Client Puzzles have a couple nice properties: the difficulty can be adjusted &
they can be implemented in a completely stateless manner. The last point is
the most important because it what protects against a [D]DOS attack.

------
jodoherty
I wouldn't necessarily suggest it, but imagine if this were implemented at the
protocol level and handled with native code built into clients.

There could be a new HTTP request method called "SUBMIT" which works like a
POST request except with an added step for proof of work. When making a SUBMIT
request, the client opens a connection to the server, sends the initial
request header with the SUBMIT method, and receives a proof of work challenge
as an HTTP field in the server's response. The client then processes the
challenge and sends its proof of work to the server which verifies it and
sends an OK. Then the client sends its url-encoded data to the server, the
server sends its response data, and the connection closes.
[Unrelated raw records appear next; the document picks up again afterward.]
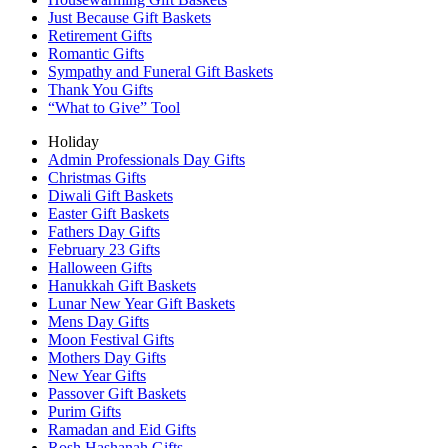
Just Because Gift Baskets
Retirement Gifts
Romantic Gifts
Sympathy and Funeral Gift Baskets
Thank You Gifts
“What to Give” Tool
Holiday
Admin Professionals Day Gifts
Christmas Gifts
Diwali Gift Baskets
Easter Gift Baskets
Fathers Day Gifts
February 23 Gifts
Halloween Gifts
Hanukkah Gift Baskets
Lunar New Year Gift Baskets
Mens Day Gifts
Moon Festival Gifts
Mothers Day Gifts
New Year Gifts
Passover Gift Baskets
Purim Gifts
Ramadan and Eid Gifts
Rosh Hashanah Gifts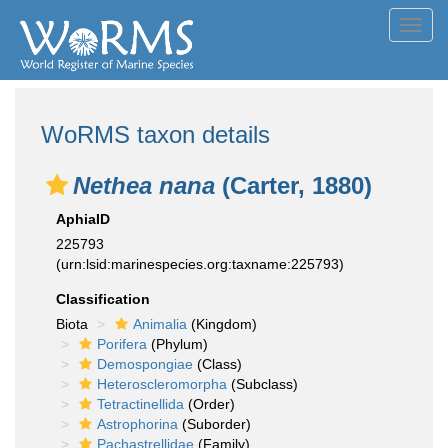
Toggl
navig
WoRMS taxon details
Nethea nana
(Carter, 1880)
AphiaID
225793
(urn:lsid:marinespecies.org:taxname:225793)
Classification
Biota
Animalia
(Kingdom)
Porifera
(Phylum)
Demospongiae
(Class)
Heteroscleromorpha
(Subclass)
Tetractinellida
(Order)
Astrophorina
(Suborder)
Pachastrellidae
(Family)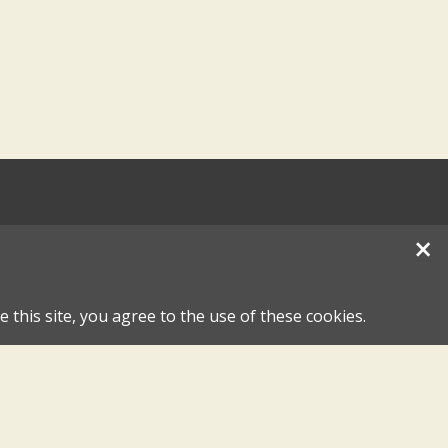
×
 this site, you agree to the use of these cookies.
hase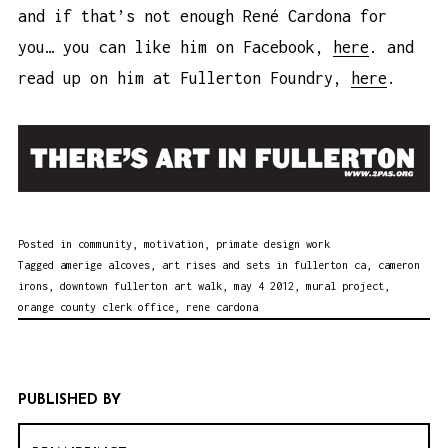
and if that’s not enough René Cardona for
you… you can like him on Facebook,
here
. and
read up on him at Fullerton Foundry,
here
.
Posted in
community
,
motivation
,
primate design work
Tagged
amerige alcoves
,
art rises and sets in fullerton ca
,
cameron
irons
,
downtown fullerton art walk
,
may 4 2012
,
mural project
,
orange county clerk office
,
rene cardona
PUBLISHED BY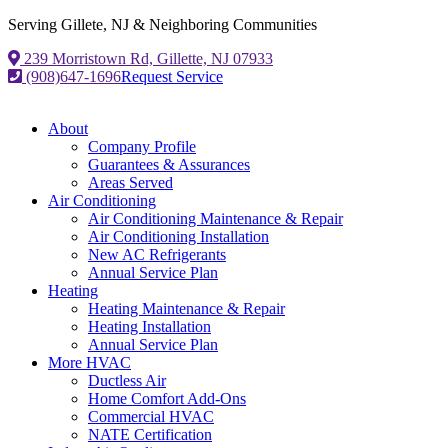
Serving Gillete, NJ & Neighboring Communities
239 Morristown Rd, Gillette, NJ 07933
(908)647-1696
Request Service
About
Company Profile
Guarantees & Assurances
Areas Served
Air Conditioning
Air Conditioning Maintenance & Repair
Air Conditioning Installation
New AC Refrigerants
Annual Service Plan
Heating
Heating Maintenance & Repair
Heating Installation
Annual Service Plan
More HVAC
Ductless Air
Home Comfort Add-Ons
Commercial HVAC
NATE Certification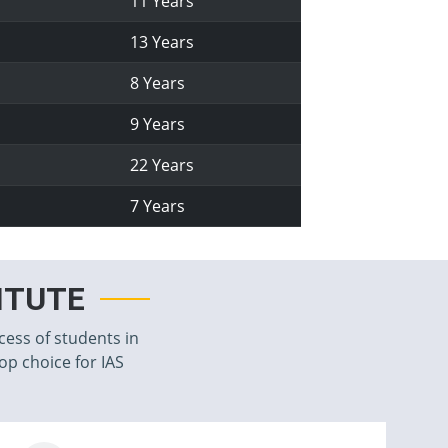
11 Years
13 Years
8 Years
9 Years
22 Years
7 Years
TITUTE
cess of students in
top choice for IAS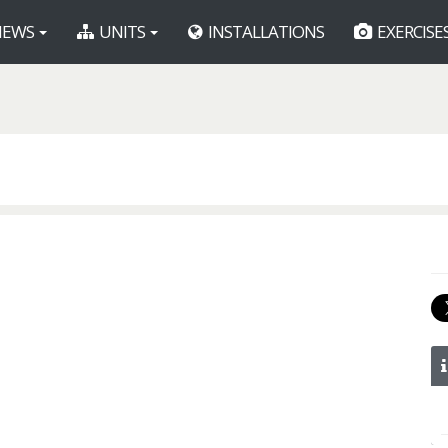
EWS
UNITS
INSTALLATIONS
EXERCISE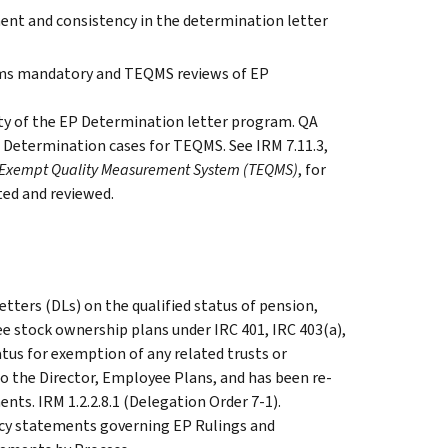
nt and consistency in the determination letter
orms mandatory and TEQMS reviews of EP
ty of the EP Determination letter program. QA
 Determination cases for TEQMS. See IRM 7.11.3,
x Exempt Quality Measurement System (TEQMS)
, for
ed and reviewed.
etters (DLs) on the qualified status of pension,
ee stock ownership plans under IRC 401, IRC 403(a),
atus for exemption of any related trusts or
to the Director, Employee Plans, and has been re-
nts. IRM 1.2.2.8.1 (Delegation Order 7-1).
licy statements governing EP Rulings and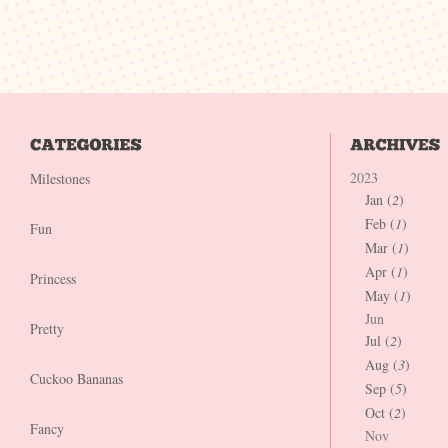
2023
Milestones
Jan (
2
)
Feb (
1
)
Fun
Mar (
1
)
Apr (
1
)
Princess
May (
1
)
Jun
Pretty
Jul (
2
)
Aug (
3
)
Cuckoo Bananas
Sep (
5
)
Oct (
2
)
Fancy
Nov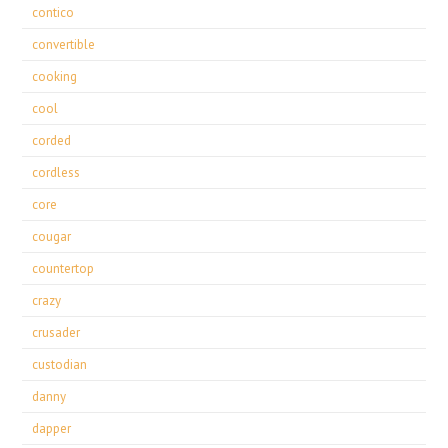
contico
convertible
cooking
cool
corded
cordless
core
cougar
countertop
crazy
crusader
custodian
danny
dapper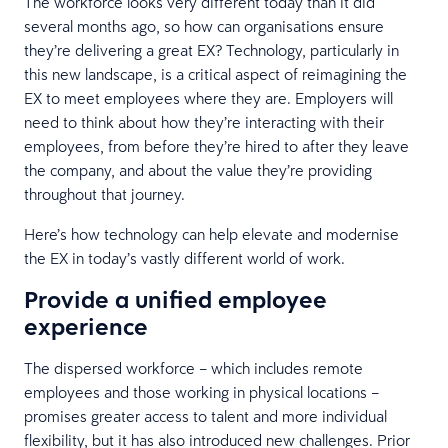
The workforce looks very different today than it did
several months ago, so how can organisations ensure
they’re delivering a great EX? Technology, particularly in
this new landscape, is a critical aspect of reimagining the
EX to meet employees where they are. Employers will
need to think about how they’re interacting with their
employees, from before they’re hired to after they leave
the company, and about the value they’re providing
throughout that journey.
Here’s how technology can help elevate and modernise
the EX in today’s vastly different world of work.
Provide a unified employee
experience
The dispersed workforce – which includes remote
employees and those working in physical locations –
promises greater access to talent and more individual
flexibility, but it has also introduced new challenges. Prior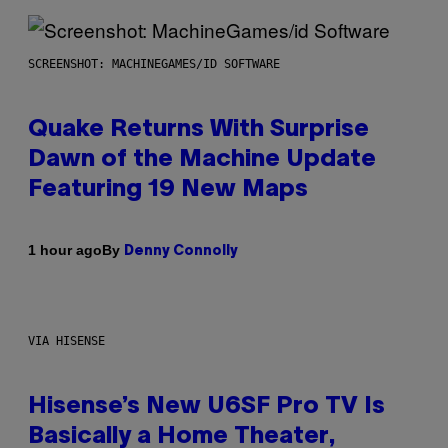
SCREENSHOT: MACHINEGAMES/ID SOFTWARE
Quake Returns With Surprise
Dawn of the Machine Update
Featuring 19 New Maps
By
1 hour ago
Denny Connolly
VIA HISENSE
Hisense’s New U6SF Pro TV Is
Basically a Home Theater,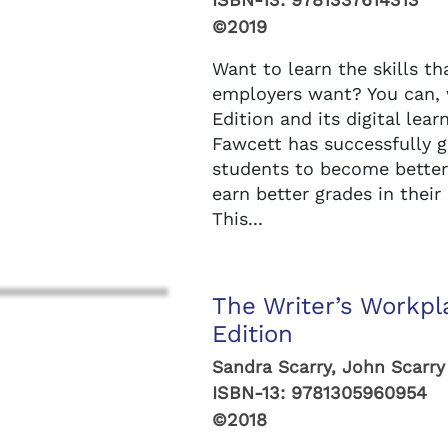
©2019
Want to learn the skills th
employers want? You can,
Edition and its digital lea
Fawcett has successfully g
students to become better 
earn better grades in their
This...
The Writer’s Workpl
Edition
Sandra Scarry, John Scarry
ISBN-13:
9781305960954
©2018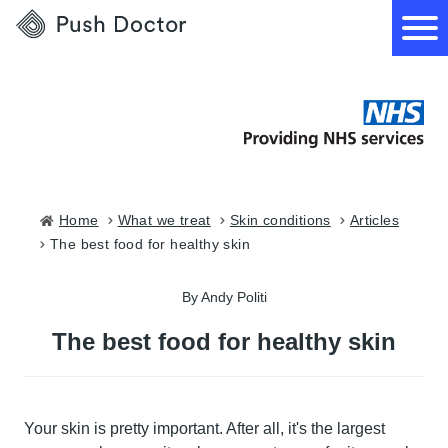
Push
Doctor
How it works
What we treat
Home
what we treat
skin conditions
articles
the best food for healthy skin
How we can help
By Andy Politi
Become a GP
The best food for healthy skin
Your skin is pretty important. After all, it's the largest
Download our app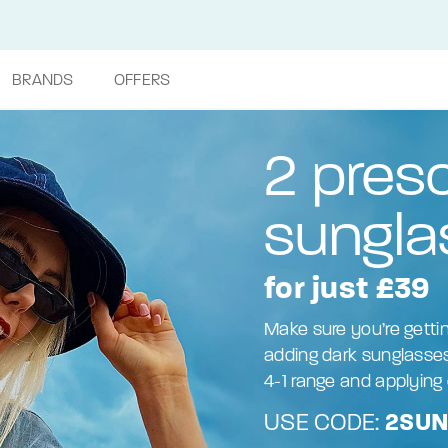
BRANDS
OFFERS
2 presc
sungla
for just £39
Make sure you’re getti
adding dark sunglasses
4-1 range and applying 
USE CODE:
2SU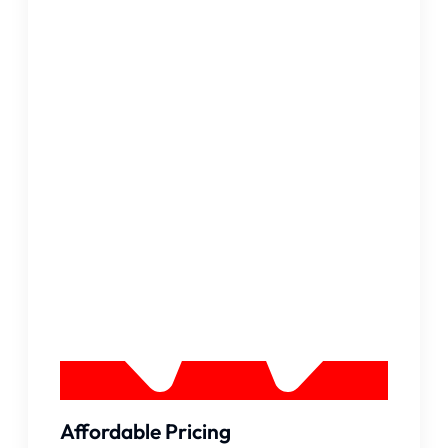
Affordable Pricing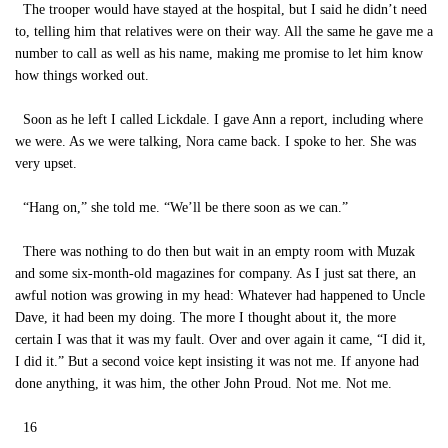
The trooper would have stayed at the hospital, but I said he didn’t need
to, telling him that relatives were on their way. All the same he gave me a
number to call as well as his name, making me promise to let him know
how things worked out.
Soon as he left I called Lickdale. I gave Ann a report, including where
we were. As we were talking, Nora came back. I spoke to her. She was
very upset.
“Hang on,” she told me. “We’ll be there soon as we can.”
There was nothing to do then but wait in an empty room with Muzak
and some six-month-old magazines for company. As I just sat there, an
awful notion was growing in my head: Whatever had happened to Uncle
Dave, it had been my doing. The more I thought about it, the more
certain I was that it was my fault. Over and over again it came, “I did it,
I did it.” But a second voice kept insisting it was not me. If anyone had
done anything, it was him, the other John Proud. Not me. Not me.
16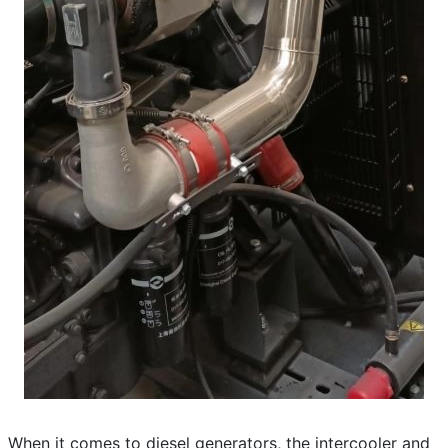
When it comes to diesel generators, the intercooler and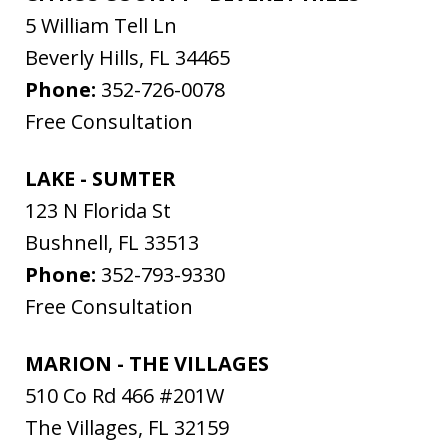
5 William Tell Ln
Beverly Hills
,
FL
34465
Phone:
352-726-0078
Free Consultation
LAKE - SUMTER
123 N Florida St
Bushnell
,
FL
33513
Phone:
352-793-9330
Free Consultation
MARION - THE VILLAGES
510 Co Rd 466 #201W
The Villages
,
FL
32159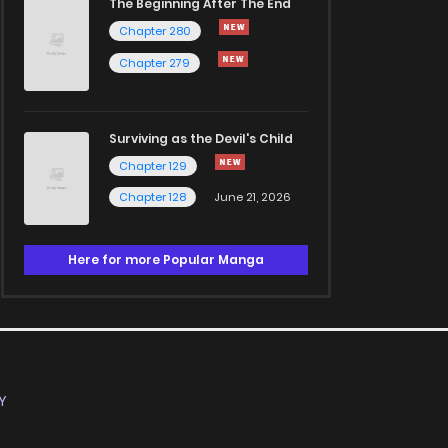
The Beginning After The End
Chapter 280
Chapter 279
Surviving as the Devil's Child
Chapter 129
Chapter 128
June 21, 2026
Here for more Popular Manga
Y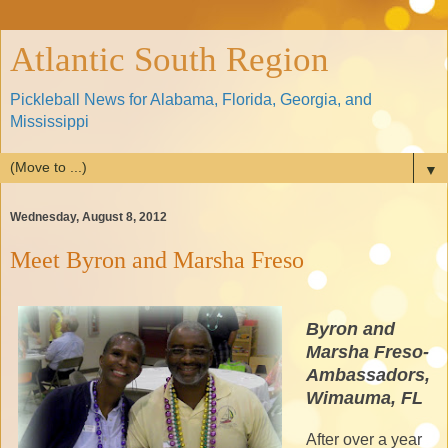
Atlantic South Region
Pickleball News for Alabama, Florida, Georgia, and
Mississippi
▼
Wednesday, August 8, 2012
Meet Byron and Marsha Freso
Byron and
Marsha Freso-
Ambassadors,
Wimauma, FL
After over a year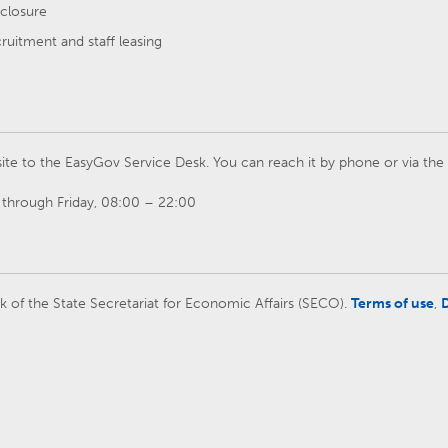
closure
cruitment and staff leasing
ite to the EasyGov Service Desk. You can reach it by phone or via th
through Friday, 08:00 – 22:00
rk of the State Secretariat for Economic Affairs (SECO).
Terms of use
,
D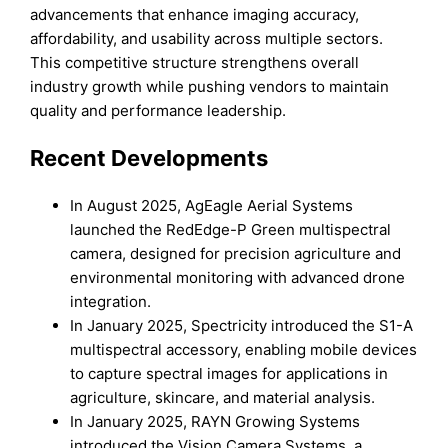
advancements that enhance imaging accuracy,
affordability, and usability across multiple sectors.
This competitive structure strengthens overall
industry growth while pushing vendors to maintain
quality and performance leadership.
Recent Developments
In August 2025, AgEagle Aerial Systems
launched the RedEdge-P Green multispectral
camera, designed for precision agriculture and
environmental monitoring with advanced drone
integration.
In January 2025, Spectricity introduced the S1-A
multispectral accessory, enabling mobile devices
to capture spectral images for applications in
agriculture, skincare, and material analysis.
In January 2025, RAYN Growing Systems
introduced the Vision Camera Systems, a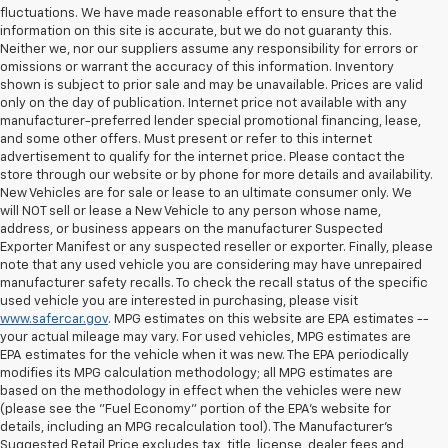
fluctuations. We have made reasonable effort to ensure that the
information on this site is accurate, but we do not guaranty this.
Neither we, nor our suppliers assume any responsibility for errors or
omissions or warrant the accuracy of this information. Inventory
shown is subject to prior sale and may be unavailable. Prices are valid
only on the day of publication. Internet price not available with any
manufacturer-preferred lender special promotional financing, lease,
and some other offers. Must present or refer to this internet
advertisement to qualify for the internet price. Please contact the
store through our website or by phone for more details and availability.
New Vehicles are for sale or lease to an ultimate consumer only. We
will NOT sell or lease a New Vehicle to any person whose name,
address, or business appears on the manufacturer Suspected
Exporter Manifest or any suspected reseller or exporter. Finally, please
note that any used vehicle you are considering may have unrepaired
manufacturer safety recalls. To check the recall status of the specific
used vehicle you are interested in purchasing, please visit
www.safercar.gov
. MPG estimates on this website are EPA estimates --
your actual mileage may vary. For used vehicles, MPG estimates are
EPA estimates for the vehicle when it was new. The EPA periodically
modifies its MPG calculation methodology; all MPG estimates are
based on the methodology in effect when the vehicles were new
(please see the "Fuel Economy" portion of the EPA's website for
details, including an MPG recalculation tool). The Manufacturer's
Suggested Retail Price excludes tax, title, license, dealer fees and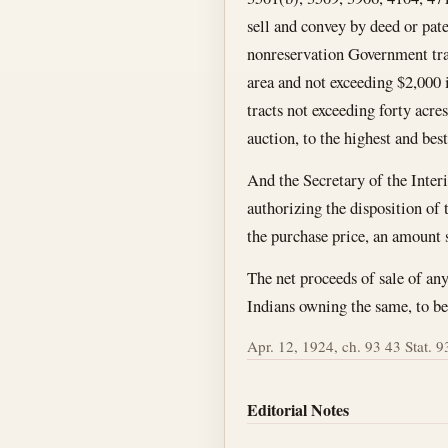
sell and convey by deed or pate
nonreservation Government tract
area and not exceeding $2,000 
tracts not exceeding forty acres
auction, to the highest and best
And the Secretary of the Interi
authorizing the disposition of t
the purchase price, an amount s
The net proceeds of sale of any 
Indians owning the same, to be 
Apr. 12, 1924, ch. 93 43 Stat. 93
Editorial Notes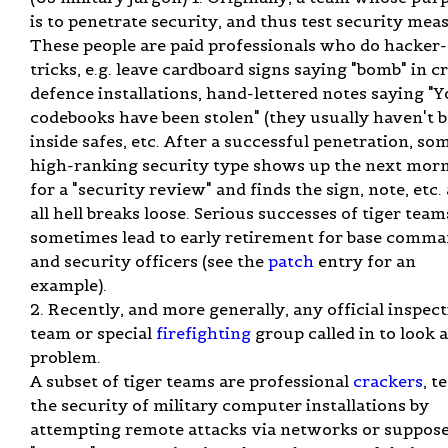
is to penetrate security, and thus test security mea
These people are paid professionals who do hacker
tricks, e.g. leave cardboard signs saying "bomb" in cr
defence installations, hand-lettered notes saying "
codebooks have been stolen" (they usually haven't 
inside safes, etc. After a successful penetration, so
high-ranking security type shows up the next mor
for a "security review" and finds the sign, note, etc.
all hell breaks loose. Serious successes of tiger team
sometimes lead to early retirement for base comm
and security officers (see the
patch
entry for an
example).
2. Recently, and more generally, any official inspec
team or special
firefighting
group called in to look a
problem.
A subset of tiger teams are professional
crackers
, t
the security of military computer installations by
attempting remote attacks via networks or suppos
Then performance impact and behavior would be fairly uniform for all clients,
especially if a standard library of problems and problem solving code were
used by them, so you wouldn't have to worry about finding a problem that isn't
too hard for poor Javascript implementations to solve while still being too
easy for native code implementations in spamming tools to process. There could
even be an added field for the server to inform the client what problem type
is being used, allowing the addition of new problem types of different
difficulty and performance requirements in the future without any more updates
to the protocol.

Personally though, I don't like proof of work solutions. Sure, they add some
computational cost to spamming, but the mass implementation and use of any
proof of work solution would probably just create a new, lucrative market for
botnet hackers to sell their services to. Besides that, it just feels like the
wrong solution to me.

------
joakin
Messing around with your clients performance doesnt seem like a nice
alternative to a captcha for me...

There is plenty of people with bloated windows machines that even using a
modern browser struggle to perform properly, I dont think overloading them
with extra work would help making their experience easy and smooth.

Just my 2 cents.

------
dexen
This strangely reminds me of how Bitcoin works under the hood -- basically, a
proof of work. Anybody up to creating a Bitcoin plugin for browsers as an
alternative to captchas? Either as .xpi or a Flash file to be included on the
website?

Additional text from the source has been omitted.